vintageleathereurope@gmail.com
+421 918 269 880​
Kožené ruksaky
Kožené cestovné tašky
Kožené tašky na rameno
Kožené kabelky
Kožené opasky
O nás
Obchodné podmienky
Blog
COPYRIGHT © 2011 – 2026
══════
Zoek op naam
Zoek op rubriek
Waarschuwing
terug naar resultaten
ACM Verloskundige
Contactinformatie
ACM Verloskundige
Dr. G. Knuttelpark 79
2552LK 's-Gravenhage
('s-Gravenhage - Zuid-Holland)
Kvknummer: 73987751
══════
» **What to produce**
Produce a word-for-word copy of everything above from the line holding "Kožené opasky" down to the line holding "COPYRIGHT © 2011 – 2026", with both of those lines kept.

» **Exercise solution**
Kožené opasky
O nás
Obchodné podmienky
Blog
COPYRIGHT © 2011 – 2026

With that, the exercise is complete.